• [What is needed]:
Retype, character for character, the line containing "Aron reflect on their" along with each line after it through the end of the data, and only those.

• [Page-level text extractions]:

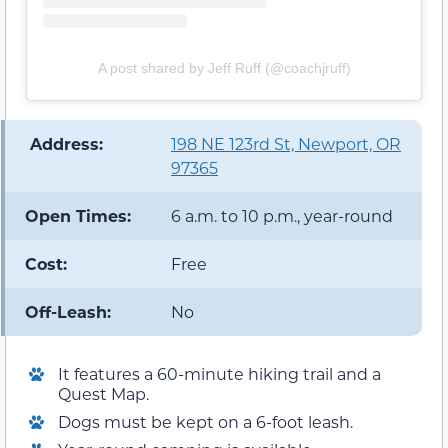
A post shared by Jeff Ruff (@coachjruff)
️ Address:
198 NE 123rd St, Newport, OR
97365
Open Times:
6 a.m. to 10 p.m., year-round
Cost:
Free
Off-Leash:
No
It features a 60-minute hiking trail and a
Quest Map.
Dogs must be kept on a 6-foot leash.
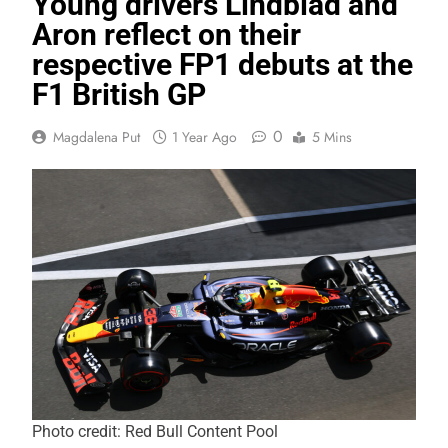
Young drivers Lindblad and
Aron reflect on their
respective FP1 debuts at the
F1 British GP
0
Magdalena Put
1 Year Ago
5 Mins
Photo credit: Red Bull Content Pool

• [Reply to the task]:
Aron reflect on their
respective FP1 debuts at the
F1 British GP
0
Magdalena Put
1 Year Ago
5 Mins
Photo credit: Red Bull Content Pool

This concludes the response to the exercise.